--- Task directions ---
Take the material below from its first line through the line containing "Image resolution: width=1568, height=1559." and, please, write those lines again exactly.

--- Records provided ---
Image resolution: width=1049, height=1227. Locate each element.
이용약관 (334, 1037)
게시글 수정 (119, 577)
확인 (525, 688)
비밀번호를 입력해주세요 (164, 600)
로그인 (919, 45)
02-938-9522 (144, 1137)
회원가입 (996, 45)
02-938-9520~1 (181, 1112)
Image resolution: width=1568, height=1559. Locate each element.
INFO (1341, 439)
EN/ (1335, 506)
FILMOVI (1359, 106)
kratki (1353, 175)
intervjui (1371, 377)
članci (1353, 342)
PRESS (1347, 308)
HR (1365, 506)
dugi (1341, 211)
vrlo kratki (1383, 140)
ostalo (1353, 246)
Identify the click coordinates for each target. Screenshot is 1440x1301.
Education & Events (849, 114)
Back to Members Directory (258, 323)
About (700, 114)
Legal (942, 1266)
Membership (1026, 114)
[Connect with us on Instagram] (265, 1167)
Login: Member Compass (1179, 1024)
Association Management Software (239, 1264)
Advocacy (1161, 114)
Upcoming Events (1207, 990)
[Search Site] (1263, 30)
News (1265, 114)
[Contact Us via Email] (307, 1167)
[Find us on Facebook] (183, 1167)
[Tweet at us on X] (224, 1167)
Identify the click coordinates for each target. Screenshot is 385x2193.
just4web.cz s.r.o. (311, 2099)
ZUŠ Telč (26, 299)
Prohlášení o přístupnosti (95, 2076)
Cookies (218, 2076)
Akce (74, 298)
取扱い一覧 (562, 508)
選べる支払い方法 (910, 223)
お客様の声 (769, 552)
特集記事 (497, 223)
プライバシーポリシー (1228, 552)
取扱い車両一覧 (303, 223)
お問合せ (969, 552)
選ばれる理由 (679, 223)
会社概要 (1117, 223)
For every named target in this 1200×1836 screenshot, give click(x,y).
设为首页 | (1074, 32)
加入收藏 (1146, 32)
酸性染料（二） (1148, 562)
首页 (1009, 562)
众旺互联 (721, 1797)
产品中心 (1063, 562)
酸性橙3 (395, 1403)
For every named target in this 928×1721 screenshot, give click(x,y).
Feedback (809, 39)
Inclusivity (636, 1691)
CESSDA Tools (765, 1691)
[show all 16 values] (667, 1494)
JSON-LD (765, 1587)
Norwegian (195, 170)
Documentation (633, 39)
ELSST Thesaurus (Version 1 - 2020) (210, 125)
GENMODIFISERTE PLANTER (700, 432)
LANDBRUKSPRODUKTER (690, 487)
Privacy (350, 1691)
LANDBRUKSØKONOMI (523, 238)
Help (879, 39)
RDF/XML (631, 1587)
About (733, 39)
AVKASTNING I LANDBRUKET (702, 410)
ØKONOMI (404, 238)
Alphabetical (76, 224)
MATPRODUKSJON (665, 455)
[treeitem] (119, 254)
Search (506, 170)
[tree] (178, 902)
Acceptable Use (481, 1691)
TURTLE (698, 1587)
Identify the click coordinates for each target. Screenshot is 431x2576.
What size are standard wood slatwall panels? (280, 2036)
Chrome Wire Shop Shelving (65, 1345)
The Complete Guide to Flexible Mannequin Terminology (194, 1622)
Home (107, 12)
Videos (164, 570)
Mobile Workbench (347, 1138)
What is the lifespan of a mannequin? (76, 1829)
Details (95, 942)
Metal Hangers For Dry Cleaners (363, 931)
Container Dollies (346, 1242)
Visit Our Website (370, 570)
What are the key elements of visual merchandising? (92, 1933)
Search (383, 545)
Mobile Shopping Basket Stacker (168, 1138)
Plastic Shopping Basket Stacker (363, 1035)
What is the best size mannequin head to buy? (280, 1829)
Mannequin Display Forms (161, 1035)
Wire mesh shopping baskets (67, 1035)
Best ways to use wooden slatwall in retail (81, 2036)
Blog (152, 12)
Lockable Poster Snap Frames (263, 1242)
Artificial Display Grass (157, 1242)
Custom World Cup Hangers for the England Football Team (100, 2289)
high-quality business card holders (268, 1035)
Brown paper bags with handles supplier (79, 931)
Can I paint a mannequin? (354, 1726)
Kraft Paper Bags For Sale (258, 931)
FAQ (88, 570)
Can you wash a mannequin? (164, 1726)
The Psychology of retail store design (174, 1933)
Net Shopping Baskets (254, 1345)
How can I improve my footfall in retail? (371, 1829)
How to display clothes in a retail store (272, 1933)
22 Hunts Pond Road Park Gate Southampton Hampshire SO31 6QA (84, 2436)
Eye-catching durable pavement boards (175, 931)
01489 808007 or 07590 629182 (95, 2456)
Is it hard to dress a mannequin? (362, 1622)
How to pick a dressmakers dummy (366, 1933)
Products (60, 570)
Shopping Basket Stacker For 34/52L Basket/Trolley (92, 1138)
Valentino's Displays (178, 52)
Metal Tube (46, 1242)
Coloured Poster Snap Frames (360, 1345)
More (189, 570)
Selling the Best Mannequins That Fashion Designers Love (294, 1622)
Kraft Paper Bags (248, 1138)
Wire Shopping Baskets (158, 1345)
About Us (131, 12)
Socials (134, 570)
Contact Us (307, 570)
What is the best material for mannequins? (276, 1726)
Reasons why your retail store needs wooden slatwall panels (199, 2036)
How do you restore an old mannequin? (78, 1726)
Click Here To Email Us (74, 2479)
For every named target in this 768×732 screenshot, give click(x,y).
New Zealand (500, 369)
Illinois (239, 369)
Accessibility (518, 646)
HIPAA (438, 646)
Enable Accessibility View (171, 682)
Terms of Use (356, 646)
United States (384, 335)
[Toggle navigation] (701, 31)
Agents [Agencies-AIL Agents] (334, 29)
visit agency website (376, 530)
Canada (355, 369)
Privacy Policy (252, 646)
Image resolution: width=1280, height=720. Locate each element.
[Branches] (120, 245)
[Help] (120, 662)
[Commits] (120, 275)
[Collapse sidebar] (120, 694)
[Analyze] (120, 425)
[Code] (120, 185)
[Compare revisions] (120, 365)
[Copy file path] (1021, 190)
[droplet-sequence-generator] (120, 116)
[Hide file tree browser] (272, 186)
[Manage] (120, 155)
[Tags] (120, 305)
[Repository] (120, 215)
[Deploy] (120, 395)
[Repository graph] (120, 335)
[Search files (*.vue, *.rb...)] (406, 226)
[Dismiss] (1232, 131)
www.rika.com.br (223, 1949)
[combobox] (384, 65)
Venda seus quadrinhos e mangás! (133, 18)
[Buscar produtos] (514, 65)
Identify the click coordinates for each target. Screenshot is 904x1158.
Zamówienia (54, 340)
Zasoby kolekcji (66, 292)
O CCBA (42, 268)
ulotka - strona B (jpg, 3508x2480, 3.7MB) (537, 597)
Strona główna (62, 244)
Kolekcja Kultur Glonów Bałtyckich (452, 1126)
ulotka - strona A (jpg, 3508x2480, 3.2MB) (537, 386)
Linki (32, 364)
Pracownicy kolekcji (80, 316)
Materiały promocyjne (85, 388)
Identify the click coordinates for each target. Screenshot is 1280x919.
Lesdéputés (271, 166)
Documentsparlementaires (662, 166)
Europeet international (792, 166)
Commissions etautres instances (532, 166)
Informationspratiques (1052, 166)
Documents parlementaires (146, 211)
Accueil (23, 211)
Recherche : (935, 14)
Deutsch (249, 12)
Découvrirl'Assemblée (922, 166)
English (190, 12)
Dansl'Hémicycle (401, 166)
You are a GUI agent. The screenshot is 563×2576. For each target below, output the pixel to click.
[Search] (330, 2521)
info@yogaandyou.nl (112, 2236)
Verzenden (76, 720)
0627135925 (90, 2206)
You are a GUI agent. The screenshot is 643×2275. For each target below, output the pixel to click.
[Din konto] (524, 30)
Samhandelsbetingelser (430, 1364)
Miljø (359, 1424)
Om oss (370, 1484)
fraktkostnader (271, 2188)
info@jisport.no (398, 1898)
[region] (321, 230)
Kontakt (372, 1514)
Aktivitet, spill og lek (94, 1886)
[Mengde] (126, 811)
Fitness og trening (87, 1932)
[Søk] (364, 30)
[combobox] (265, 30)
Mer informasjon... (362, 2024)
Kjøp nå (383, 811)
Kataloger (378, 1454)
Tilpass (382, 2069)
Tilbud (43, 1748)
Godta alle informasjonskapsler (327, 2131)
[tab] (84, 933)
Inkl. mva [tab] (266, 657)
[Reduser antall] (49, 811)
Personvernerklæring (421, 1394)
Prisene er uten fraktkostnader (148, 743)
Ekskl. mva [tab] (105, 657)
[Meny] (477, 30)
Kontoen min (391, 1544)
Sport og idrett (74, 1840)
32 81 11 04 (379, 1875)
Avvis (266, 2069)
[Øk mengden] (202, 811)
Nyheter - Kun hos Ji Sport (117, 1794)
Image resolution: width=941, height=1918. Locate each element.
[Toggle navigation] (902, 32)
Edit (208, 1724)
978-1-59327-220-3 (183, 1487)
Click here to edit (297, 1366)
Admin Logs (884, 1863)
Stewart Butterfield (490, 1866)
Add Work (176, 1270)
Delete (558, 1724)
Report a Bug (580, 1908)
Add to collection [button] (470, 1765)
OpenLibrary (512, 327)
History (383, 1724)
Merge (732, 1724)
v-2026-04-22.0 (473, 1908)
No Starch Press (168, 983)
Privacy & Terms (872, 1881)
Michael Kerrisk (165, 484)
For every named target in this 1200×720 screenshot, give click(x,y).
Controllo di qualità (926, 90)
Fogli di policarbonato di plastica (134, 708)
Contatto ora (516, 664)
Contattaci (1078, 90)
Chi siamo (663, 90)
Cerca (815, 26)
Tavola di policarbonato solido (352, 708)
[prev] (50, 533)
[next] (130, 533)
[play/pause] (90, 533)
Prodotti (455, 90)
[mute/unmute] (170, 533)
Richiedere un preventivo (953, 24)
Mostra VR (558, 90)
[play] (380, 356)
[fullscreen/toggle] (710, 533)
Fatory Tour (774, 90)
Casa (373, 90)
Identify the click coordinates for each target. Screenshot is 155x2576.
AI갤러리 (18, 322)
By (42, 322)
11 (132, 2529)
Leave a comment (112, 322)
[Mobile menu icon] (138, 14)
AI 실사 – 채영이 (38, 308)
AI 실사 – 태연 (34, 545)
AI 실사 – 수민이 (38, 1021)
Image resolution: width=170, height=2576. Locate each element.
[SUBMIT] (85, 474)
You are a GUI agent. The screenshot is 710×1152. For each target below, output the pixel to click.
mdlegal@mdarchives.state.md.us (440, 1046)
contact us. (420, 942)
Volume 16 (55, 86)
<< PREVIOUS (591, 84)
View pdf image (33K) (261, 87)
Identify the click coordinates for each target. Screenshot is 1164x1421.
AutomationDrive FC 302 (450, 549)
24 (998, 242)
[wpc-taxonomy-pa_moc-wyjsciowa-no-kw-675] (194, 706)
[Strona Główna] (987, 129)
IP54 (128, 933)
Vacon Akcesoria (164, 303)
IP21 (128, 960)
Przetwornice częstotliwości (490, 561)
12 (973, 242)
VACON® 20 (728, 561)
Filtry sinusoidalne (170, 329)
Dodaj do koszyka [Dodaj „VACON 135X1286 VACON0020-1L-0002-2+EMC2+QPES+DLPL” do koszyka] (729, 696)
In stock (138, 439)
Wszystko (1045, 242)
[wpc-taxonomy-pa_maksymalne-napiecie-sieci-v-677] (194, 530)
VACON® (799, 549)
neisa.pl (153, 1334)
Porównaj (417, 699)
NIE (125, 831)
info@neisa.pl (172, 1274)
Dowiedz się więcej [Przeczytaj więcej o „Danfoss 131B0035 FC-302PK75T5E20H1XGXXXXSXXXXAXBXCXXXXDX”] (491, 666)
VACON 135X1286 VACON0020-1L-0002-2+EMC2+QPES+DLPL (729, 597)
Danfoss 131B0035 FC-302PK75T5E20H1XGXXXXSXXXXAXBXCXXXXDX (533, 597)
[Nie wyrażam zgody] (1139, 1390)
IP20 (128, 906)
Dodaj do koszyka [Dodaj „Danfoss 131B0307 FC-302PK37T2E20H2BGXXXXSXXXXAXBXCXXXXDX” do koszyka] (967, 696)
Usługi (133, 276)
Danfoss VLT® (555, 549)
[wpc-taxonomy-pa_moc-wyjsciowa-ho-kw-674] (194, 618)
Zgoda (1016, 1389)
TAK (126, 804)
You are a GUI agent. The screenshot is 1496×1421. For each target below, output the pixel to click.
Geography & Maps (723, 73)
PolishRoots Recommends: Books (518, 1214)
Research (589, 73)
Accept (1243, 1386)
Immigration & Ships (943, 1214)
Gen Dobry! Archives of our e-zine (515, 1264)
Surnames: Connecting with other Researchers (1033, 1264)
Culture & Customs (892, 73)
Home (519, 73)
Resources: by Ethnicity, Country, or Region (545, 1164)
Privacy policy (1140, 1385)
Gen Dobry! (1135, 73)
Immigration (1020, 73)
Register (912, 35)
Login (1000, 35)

--- Your solution ---
Image resolution: width=1049, height=1227. Locate each element.
이용약관 (334, 1037)
게시글 수정 (119, 577)
확인 (525, 688)
비밀번호를 입력해주세요 (164, 600)
로그인 (919, 45)
02-938-9522 (144, 1137)
회원가입 (996, 45)
02-938-9520~1 (181, 1112)
Image resolution: width=1568, height=1559. Locate each element.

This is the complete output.